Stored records

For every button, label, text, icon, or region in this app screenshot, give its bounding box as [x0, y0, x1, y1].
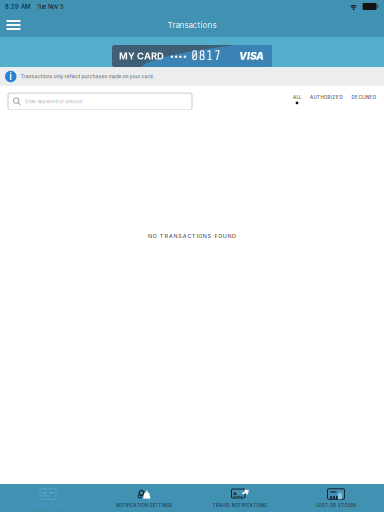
button[interactable]: TRANSACTIONS	[0, 484, 96, 512]
staticText: TRANSACTIONS	[29, 503, 67, 508]
staticText: Transactions only reflect purchases made…	[20, 73, 154, 80]
staticText: Tue Nov 5	[37, 3, 64, 10]
staticText: TRAVEL NOTIFICATIONS	[213, 503, 267, 508]
staticText: NO TRANSACTIONS FOUND	[148, 233, 236, 239]
button[interactable]: AUTHORIZED	[310, 95, 342, 104]
button[interactable]: DECLINED	[352, 95, 376, 104]
staticText: Enter keyword or amount	[25, 99, 82, 104]
staticText: NOTIFICATION SETTINGS	[116, 503, 172, 508]
staticText: ••••	[170, 51, 187, 61]
staticText: ALL	[293, 95, 301, 100]
button[interactable]: My Card ending 0817	[112, 45, 272, 67]
button[interactable]: LOST OR STOLEN	[288, 484, 384, 512]
staticText: 0817	[191, 48, 221, 64]
staticText: MY CARD	[119, 50, 164, 62]
staticText: VISA	[239, 50, 264, 62]
staticText: 8:29 AM	[5, 3, 30, 10]
button[interactable]: ALL	[293, 95, 301, 104]
button[interactable]: Menu	[0, 13, 27, 37]
button[interactable]: TRAVEL NOTIFICATIONS	[192, 484, 288, 512]
staticText: AUTHORIZED	[310, 95, 342, 100]
button[interactable]: Enter keyword or amount	[8, 93, 192, 110]
staticText: LOST OR STOLEN	[317, 503, 356, 508]
button[interactable]: NOTIFICATION SETTINGS	[96, 484, 192, 512]
staticText: i	[9, 71, 12, 82]
staticText: Transactions	[168, 20, 216, 30]
staticText: DECLINED	[352, 95, 376, 100]
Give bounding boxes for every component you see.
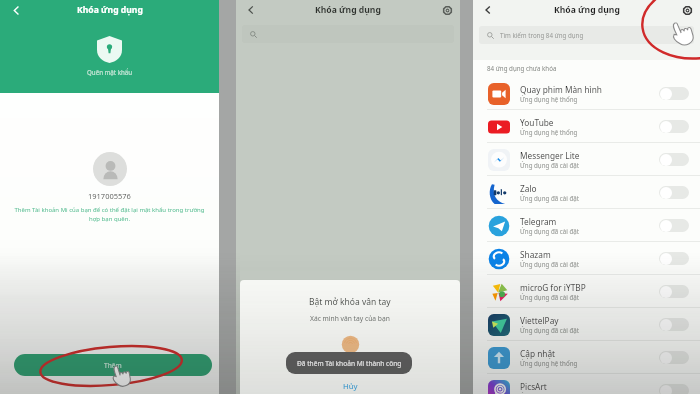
- staticText: Khóa ứng dụng: [77, 4, 143, 16]
- button[interactable]: Toggle ViettelPay: [659, 318, 689, 331]
- button[interactable]: Settings: [678, 1, 696, 19]
- staticText: Bật mở khóa vân tay: [309, 296, 391, 308]
- button[interactable]: ViettelPay: [473, 308, 700, 341]
- button[interactable]: Toggle YouTube: [659, 120, 689, 133]
- button[interactable]: Toggle Quay phim Màn hình: [659, 87, 689, 100]
- button[interactable]: Settings: [438, 1, 456, 19]
- staticText: Khóa ứng dụng: [554, 4, 620, 16]
- staticText: Quên mật khẩu: [87, 68, 133, 76]
- staticText: Ứng dụng đã cài đặt: [520, 260, 579, 268]
- staticText: Ứng dụng đã cài đặt: [520, 392, 579, 394]
- staticText: Zalo: [520, 183, 537, 194]
- button[interactable]: microG for iYTBP: [473, 275, 700, 308]
- staticText: Đã thêm Tài khoản Mi thành công: [297, 359, 402, 368]
- staticText: Telegram: [520, 216, 557, 227]
- staticText: 84 ứng dụng chưa khóa: [487, 64, 557, 72]
- staticText: Shazam: [520, 249, 551, 260]
- button[interactable]: Back: [478, 0, 498, 19]
- staticText: Ứng dụng hệ thống: [520, 95, 578, 103]
- staticText: Ứng dụng đã cài đặt: [520, 161, 579, 169]
- staticText: Hủy: [343, 381, 358, 392]
- staticText: ViettelPay: [520, 315, 559, 326]
- staticText: Ứng dụng hệ thống: [520, 359, 578, 367]
- button[interactable]: YouTube: [473, 110, 700, 143]
- staticText: Cập nhật: [520, 348, 556, 359]
- staticText: 1917005576: [88, 191, 131, 201]
- staticText: Quay phim Màn hình: [520, 84, 602, 95]
- button[interactable]: Messenger Lite: [473, 143, 700, 176]
- button[interactable]: Back: [241, 0, 261, 19]
- button[interactable]: Toggle Zalo: [659, 186, 689, 199]
- staticText: Thêm Tài khoản Mi của bạn để có thể đặt …: [12, 206, 207, 223]
- button[interactable]: Tìm kiếm trong 84 ứng dụng: [479, 26, 694, 44]
- button[interactable]: Quay phim Màn hình: [473, 77, 700, 110]
- button[interactable]: Back: [6, 0, 26, 20]
- staticText: Tìm kiếm trong 84 ứng dụng: [500, 31, 584, 39]
- staticText: Ứng dụng đã cài đặt: [520, 194, 579, 202]
- staticText: Ứng dụng đã cài đặt: [520, 293, 579, 301]
- button[interactable]: Toggle Telegram: [659, 219, 689, 232]
- staticText: YouTube: [520, 117, 554, 128]
- staticText: Ứng dụng đã cài đặt: [520, 326, 579, 334]
- staticText: Messenger Lite: [520, 150, 580, 161]
- button[interactable]: Toggle microG for iYTBP: [659, 285, 689, 298]
- button[interactable]: Hủy: [335, 380, 366, 393]
- button[interactable]: Toggle Cập nhật: [659, 351, 689, 364]
- button[interactable]: Toggle PicsArt: [659, 384, 689, 394]
- button[interactable]: Telegram: [473, 209, 700, 242]
- button[interactable]: Toggle Shazam: [659, 252, 689, 265]
- button[interactable]: Toggle Messenger Lite: [659, 153, 689, 166]
- button[interactable]: Zalo: [473, 176, 700, 209]
- staticText: Xác minh vân tay của bạn: [310, 314, 390, 323]
- button[interactable]: Thêm: [14, 354, 212, 376]
- button[interactable]: Cập nhật: [473, 341, 700, 374]
- staticText: Khóa ứng dụng: [315, 4, 381, 16]
- staticText: Thêm: [104, 361, 122, 370]
- button[interactable]: PicsArt: [473, 374, 700, 394]
- staticText: Ứng dụng đã cài đặt: [520, 227, 579, 235]
- staticText: Ứng dụng hệ thống: [520, 128, 578, 136]
- staticText: microG for iYTBP: [520, 282, 586, 293]
- staticText: PicsArt: [520, 381, 547, 392]
- button[interactable]: Shazam: [473, 242, 700, 275]
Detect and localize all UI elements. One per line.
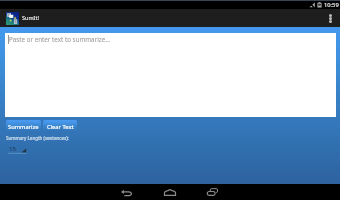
button[interactable]: More options [322, 9, 340, 27]
staticText: Paste or enter text to summarize... [9, 35, 111, 44]
button[interactable]: Summarize [6, 120, 41, 133]
staticText: SumIt! [22, 14, 39, 21]
staticText: Clear Text [47, 123, 74, 131]
button[interactable]: Summary length [6, 143, 27, 155]
staticText: Summarize [8, 123, 39, 131]
button[interactable]: Back [110, 184, 142, 200]
staticText: 10:59 [324, 1, 339, 9]
button[interactable]: Home [154, 184, 186, 200]
staticText: Summary Length (sentences): [6, 135, 69, 141]
button[interactable]: Recent apps [196, 184, 228, 200]
button[interactable]: Clear Text [43, 120, 77, 133]
button[interactable]: Paste or enter text to summarize... [5, 33, 336, 117]
staticText: 15 [9, 145, 16, 153]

**Exercise:**
Set each line of the records down exactly, leaving every picture out.

**Output of the task:**
For every button, label, text, icon, or region in this app screenshot, give its bounding box as [x0, y0, x1, y1].
button[interactable]: TRANSACTIONS	[0, 484, 96, 512]
staticText: TRANSACTIONS	[29, 503, 67, 508]
staticText: Transactions only reflect purchases made…	[20, 73, 154, 80]
staticText: Tue Nov 5	[37, 3, 64, 10]
staticText: TRAVEL NOTIFICATIONS	[213, 503, 267, 508]
staticText: NO TRANSACTIONS FOUND	[148, 233, 236, 239]
button[interactable]: AUTHORIZED	[310, 95, 342, 104]
button[interactable]: DECLINED	[352, 95, 376, 104]
staticText: Enter keyword or amount	[25, 99, 82, 104]
staticText: NOTIFICATION SETTINGS	[116, 503, 172, 508]
staticText: ••••	[170, 51, 187, 61]
staticText: ALL	[293, 95, 301, 100]
button[interactable]: My Card ending 0817	[112, 45, 272, 67]
button[interactable]: LOST OR STOLEN	[288, 484, 384, 512]
staticText: 0817	[191, 48, 221, 64]
staticText: MY CARD	[119, 50, 164, 62]
staticText: VISA	[239, 50, 264, 62]
staticText: 8:29 AM	[5, 3, 30, 10]
button[interactable]: ALL	[293, 95, 301, 104]
button[interactable]: Menu	[0, 13, 27, 37]
button[interactable]: TRAVEL NOTIFICATIONS	[192, 484, 288, 512]
staticText: AUTHORIZED	[310, 95, 342, 100]
button[interactable]: Enter keyword or amount	[8, 93, 192, 110]
staticText: LOST OR STOLEN	[317, 503, 356, 508]
button[interactable]: NOTIFICATION SETTINGS	[96, 484, 192, 512]
staticText: i	[9, 71, 12, 82]
staticText: Transactions	[168, 20, 216, 30]
staticText: DECLINED	[352, 95, 376, 100]
Give bounding boxes for every component you see.
- staticText: Khóa ứng dụng: [77, 4, 143, 16]
- button[interactable]: Toggle ViettelPay: [659, 318, 689, 331]
- button[interactable]: Settings: [678, 1, 696, 19]
- staticText: Bật mở khóa vân tay: [309, 296, 391, 308]
- button[interactable]: ViettelPay: [473, 308, 700, 341]
- button[interactable]: Toggle YouTube: [659, 120, 689, 133]
- button[interactable]: Toggle Quay phim Màn hình: [659, 87, 689, 100]
- button[interactable]: Settings: [438, 1, 456, 19]
- staticText: Khóa ứng dụng: [554, 4, 620, 16]
- staticText: Quên mật khẩu: [87, 68, 133, 76]
- staticText: Ứng dụng đã cài đặt: [520, 260, 579, 268]
- staticText: Ứng dụng đã cài đặt: [520, 392, 579, 394]
- staticText: Zalo: [520, 183, 537, 194]
- button[interactable]: microG for iYTBP: [473, 275, 700, 308]
- staticText: Đã thêm Tài khoản Mi thành công: [297, 359, 402, 368]
- staticText: Telegram: [520, 216, 557, 227]
- staticText: 84 ứng dụng chưa khóa: [487, 64, 557, 72]
- staticText: Shazam: [520, 249, 551, 260]
- button[interactable]: Back: [478, 0, 498, 19]
- staticText: Ứng dụng hệ thống: [520, 95, 578, 103]
- staticText: Ứng dụng đã cài đặt: [520, 161, 579, 169]
- staticText: Hủy: [343, 381, 358, 392]
- staticText: ViettelPay: [520, 315, 559, 326]
- staticText: Ứng dụng hệ thống: [520, 359, 578, 367]
- button[interactable]: YouTube: [473, 110, 700, 143]
- staticText: Cập nhật: [520, 348, 556, 359]
- staticText: 1917005576: [88, 191, 131, 201]
- staticText: Quay phim Màn hình: [520, 84, 602, 95]
- button[interactable]: Messenger Lite: [473, 143, 700, 176]
- button[interactable]: Back: [241, 0, 261, 19]
- button[interactable]: Toggle Zalo: [659, 186, 689, 199]
- staticText: Thêm Tài khoản Mi của bạn để có thể đặt …: [12, 206, 207, 223]
- button[interactable]: Tìm kiếm trong 84 ứng dụng: [479, 26, 694, 44]
- button[interactable]: Quay phim Màn hình: [473, 77, 700, 110]
- button[interactable]: Back: [6, 0, 26, 20]
- staticText: Tìm kiếm trong 84 ứng dụng: [500, 31, 584, 39]
- staticText: Ứng dụng đã cài đặt: [520, 194, 579, 202]
- staticText: Ứng dụng đã cài đặt: [520, 293, 579, 301]
- button[interactable]: Toggle Telegram: [659, 219, 689, 232]
- staticText: YouTube: [520, 117, 554, 128]
- staticText: Ứng dụng đã cài đặt: [520, 326, 579, 334]
- staticText: Messenger Lite: [520, 150, 580, 161]
- button[interactable]: Toggle microG for iYTBP: [659, 285, 689, 298]
- button[interactable]: Hủy: [335, 380, 366, 393]
- button[interactable]: Toggle Cập nhật: [659, 351, 689, 364]
- button[interactable]: Toggle PicsArt: [659, 384, 689, 394]
- button[interactable]: Telegram: [473, 209, 700, 242]
- button[interactable]: Toggle Shazam: [659, 252, 689, 265]
- button[interactable]: Toggle Messenger Lite: [659, 153, 689, 166]
- button[interactable]: Zalo: [473, 176, 700, 209]
- staticText: Xác minh vân tay của bạn: [310, 314, 390, 323]
- button[interactable]: Thêm: [14, 354, 212, 376]
- button[interactable]: Cập nhật: [473, 341, 700, 374]
- staticText: Khóa ứng dụng: [315, 4, 381, 16]
- staticText: Thêm: [104, 361, 122, 370]
- button[interactable]: PicsArt: [473, 374, 700, 394]
- staticText: Ứng dụng đã cài đặt: [520, 227, 579, 235]
- staticText: Ứng dụng hệ thống: [520, 128, 578, 136]
- staticText: microG for iYTBP: [520, 282, 586, 293]
- staticText: PicsArt: [520, 381, 547, 392]
- button[interactable]: Shazam: [473, 242, 700, 275]
Detect and localize all UI elements. One per line.
button[interactable]: More options [322, 9, 340, 27]
staticText: Paste or enter text to summarize... [9, 35, 111, 44]
button[interactable]: Summarize [6, 120, 41, 133]
staticText: SumIt! [22, 14, 39, 21]
staticText: Clear Text [47, 123, 74, 131]
button[interactable]: Summary length [6, 143, 27, 155]
staticText: Summarize [8, 123, 39, 131]
button[interactable]: Back [110, 184, 142, 200]
staticText: 10:59 [324, 1, 339, 9]
button[interactable]: Home [154, 184, 186, 200]
staticText: Summary Length (sentences): [6, 135, 69, 141]
button[interactable]: Recent apps [196, 184, 228, 200]
button[interactable]: Clear Text [43, 120, 77, 133]
button[interactable]: Paste or enter text to summarize... [5, 33, 336, 117]
staticText: 15 [9, 145, 16, 153]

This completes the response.